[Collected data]
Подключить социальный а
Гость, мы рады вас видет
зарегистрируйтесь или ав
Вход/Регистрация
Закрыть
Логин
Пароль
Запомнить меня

◆ Task: Character for character, reproduce all of the lines above.

◆ Task result:
Подключить социальный а
Гость, мы рады вас видет
зарегистрируйтесь или ав
Вход/Регистрация
Закрыть
Логин
Пароль
Запомнить меня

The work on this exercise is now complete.